Saved data entries:
----
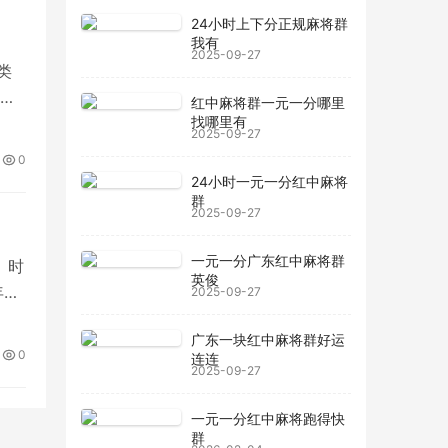
24小时上下分正规麻将群
我有
2025-09-27
类
红中麻将群一元一分哪里
找哪里有
收
2025-09-27
的
0
24小时一元一分红中麻将
群
2025-09-27
一元一分广东红中麻将群
、时
英俊
年信
2025-09-27
位有
广东一块红中麻将群好运
就
0
连连
2025-09-27
一元一分红中麻将跑得快
群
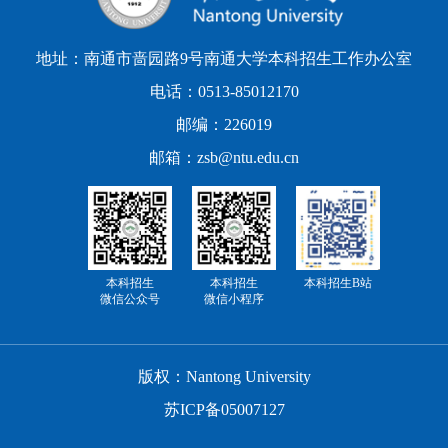
地址：南通市啬园路9号南通大学本科招生工作办公室
电话：0513-85012170
邮编：226019
邮箱：zsb@ntu.edu.cn
本科招生
本科招生
本科招生B站
微信公众号
微信小程序
版权：Nantong University
苏ICP备05007127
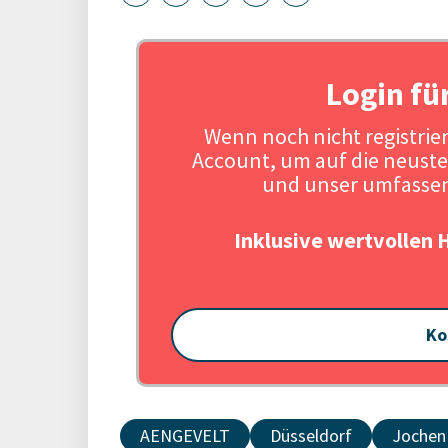
Login fü
Wenn noch nicht registriert
Account, um auf die neuste
und unser umfassen
Inklusive wertvollen 
Ko
AENGEVELT
Düsseldorf
Jochen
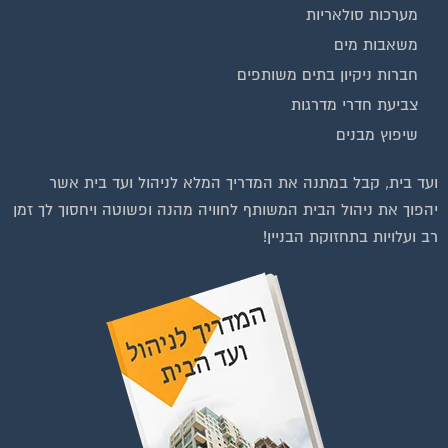
משאבות מים
חברות ניקיון בתים משותפים
צביעת חדרי מדרגות
שיפוץ מבנים
ועד בית, קבל במתנה את המדריך המלא לניהול ועד בית אשר
יהפוך את ניהול הבית המשותף לחוויה מהנה ופשוטה ויחסוך לך זמן
רב ועלויות בתחזוקת הבניין!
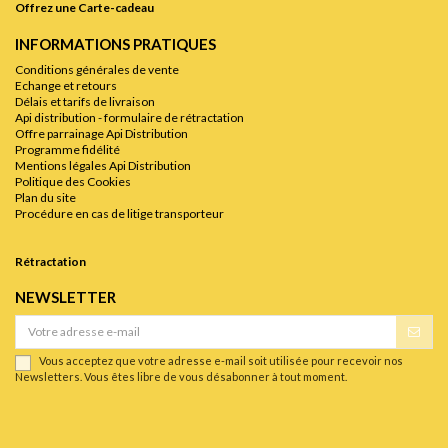
Offrez une Carte-cadeau
INFORMATIONS PRATIQUES
Conditions générales de vente
Echange et retours
Délais et tarifs de livraison
Api distribution - formulaire de rétractation
Offre parrainage Api Distribution
Programme fidélité
Mentions légales Api Distribution
Politique des Cookies
Plan du site
Procédure en cas de litige transporteur
Rétractation
NEWSLETTER
Vous acceptez que votre adresse e-mail soit utilisée pour recevoir nos
Newsletters. Vous êtes libre de vous désabonner à tout moment.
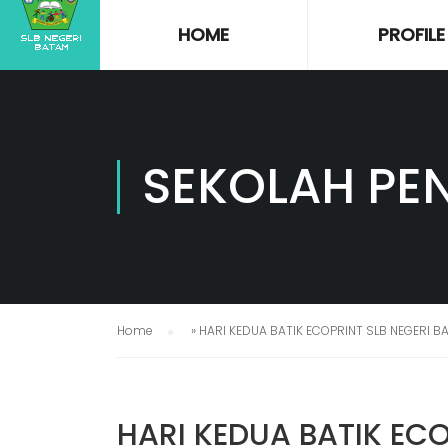
HOME
PROFILE
SEKOLAH PE
Home
»
HARI KEDUA BATIK ECOPRINT SLB NEGERI 
HARI KEDUA BATIK ECO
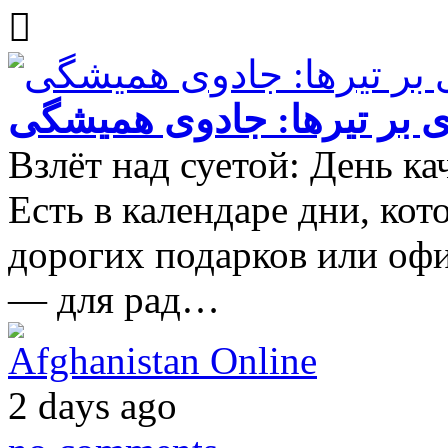
ی بر تیرها: جادوی همیشگی
Взлёт над суетой: День ка
Есть в календаре дни, ко
дорогих подарков или оф
— для рад…
Afghanistan Online
2 days ago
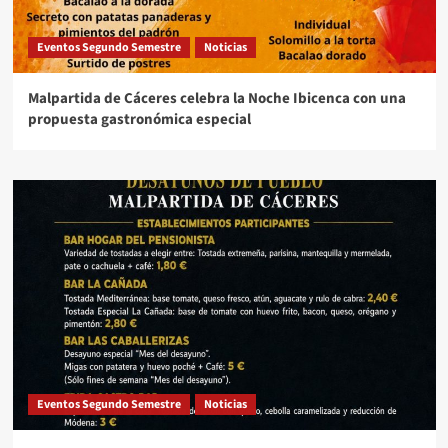
Eventos Segundo Semestre
Noticias
Malpartida de Cáceres celebra la Noche Ibicenca con una
propuesta gastronómica especial
Eventos Segundo Semestre
Noticias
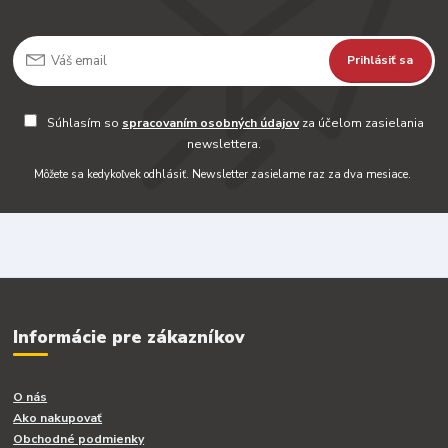
Prihlásiť sa
Súhlasím so
spracovaním osobných údajov
za účelom zasielania
newslettera.
Môžete sa kedykoľvek odhlásiť. Newsletter zasielame raz za dva mesiace.
Informácie pre zákazníkov
O nás
Ako nakupovať
Obchodné podmienky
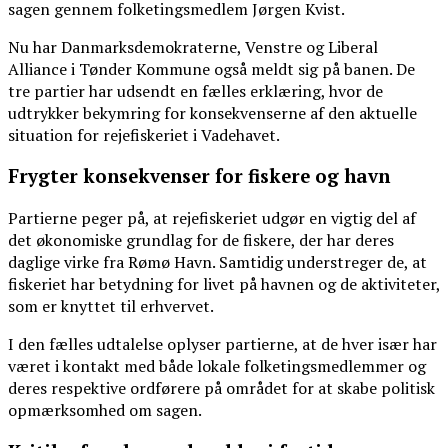
sagen gennem folketingsmedlem Jørgen Kvist.
Nu har Danmarksdemokraterne, Venstre og Liberal
Alliance i Tønder Kommune også meldt sig på banen. De
tre partier har udsendt en fælles erklæring, hvor de
udtrykker bekymring for konsekvenserne af den aktuelle
situation for rejefiskeriet i Vadehavet.
Frygter konsekvenser for fiskere og havn
Partierne peger på, at rejefiskeriet udgør en vigtig del af
det økonomiske grundlag for de fiskere, der har deres
daglige virke fra Rømø Havn. Samtidig understreger de, at
fiskeriet har betydning for livet på havnen og de aktiviteter,
som er knyttet til erhvervet.
I den fælles udtalelse oplyser partierne, at de hver især har
været i kontakt med både lokale folketingsmedlemmer og
deres respektive ordførere på området for at skabe politisk
opmærksomhed om sagen.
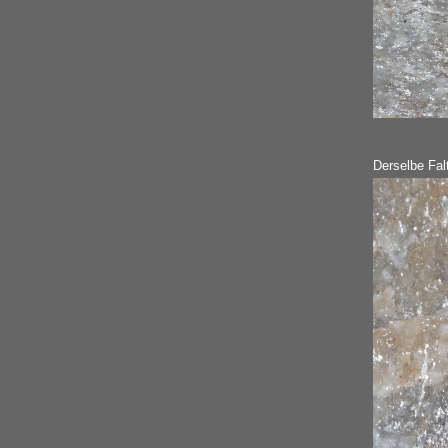
Derselbe Falt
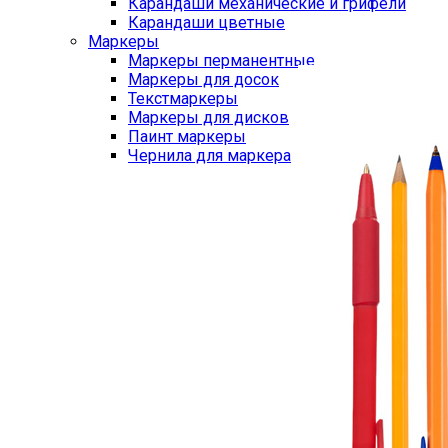
Карандаши механические и грифели
Карандаши цветные
Маркеры
Маркеры перманентные
Маркеры для досок
Текстмаркеры
Маркеры для дисков
Паинт маркеры
Чернила для маркера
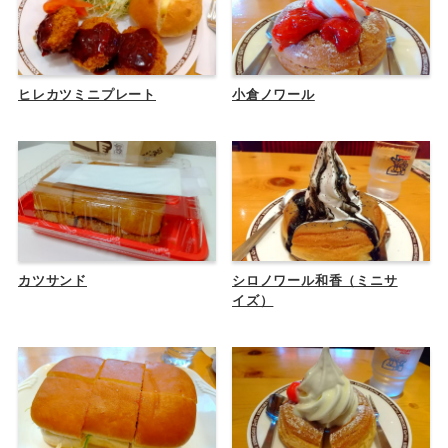
ヒレカツミニプレート
小倉ノワール
カツサンド
シロノワール和香（ミニサ
イズ）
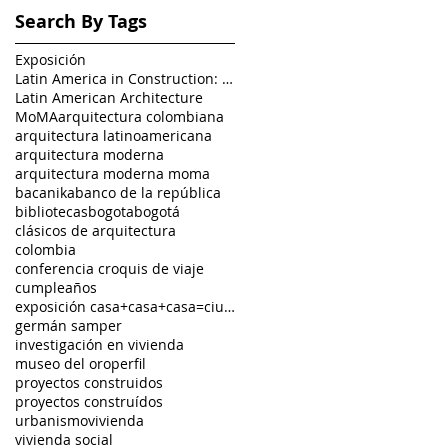
Search By Tags
Exposición
Latin America in Construction: Architecture 1955-1
Latin American Architecture
MoMA
arquitectura colombiana
arquitectura latinoamericana
arquitectura moderna
arquitectura moderna moma
bacanika
banco de la república
bibliotecas
bogota
bogotá
clásicos de arquitectura
colombia
conferencia croquis de viaje
cumpleaños
exposición casa+casa+casa=ciudad
germán samper
investigación en vivienda
museo del oro
perfil
proyectos construidos
proyectos construídos
urbanismo
vivienda
vivienda social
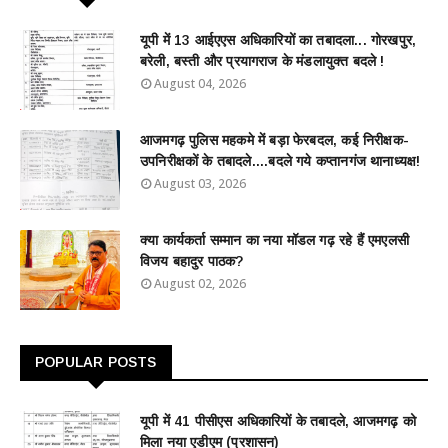
यूपी में 13 आईएएस अधिकारियों का तबादला... गोरखपुर,
बरेली, बस्ती और प्रयागराज के मंडलायुक्त बदले !
August 04, 2026
आजमगढ़ पुलिस महकमे में बड़ा फेरबदल, कई निरीक्षक-
उपनिरीक्षकों के तबादले....बदले गये कप्तानगंज थानाध्यक्ष!
August 03, 2026
क्या कार्यकर्ता सम्मान का नया मॉडल गढ़ रहे हैं एमएलसी
विजय बहादुर पाठक?
August 02, 2026
POPULAR POSTS
यूपी में 41 पीसीएस अधिकारियों के तबादले, आजमगढ़ को
मिला नया एडीएम (प्रशासन)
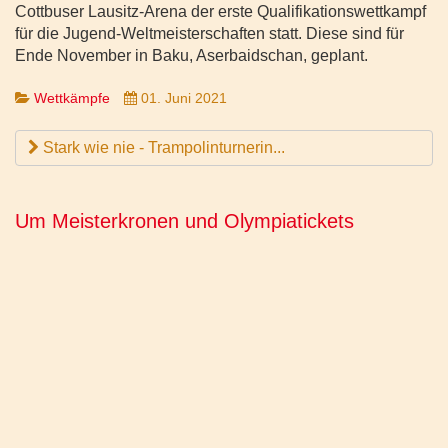
Cottbuser Lausitz-Arena der erste Qualifikationswettkampf
für die Jugend-Weltmeisterschaften statt. Diese sind für
Ende November in Baku, Aserbaidschan, geplant.
Wettkämpfe
01. Juni 2021
Stark wie nie - Trampolinturnerin...
Um Meisterkronen und Olympiatickets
----
EXERCISE
From the entries above, list each line with "August" in it.

OUTPUT
August 04, 2026
August 03, 2026
August 02, 2026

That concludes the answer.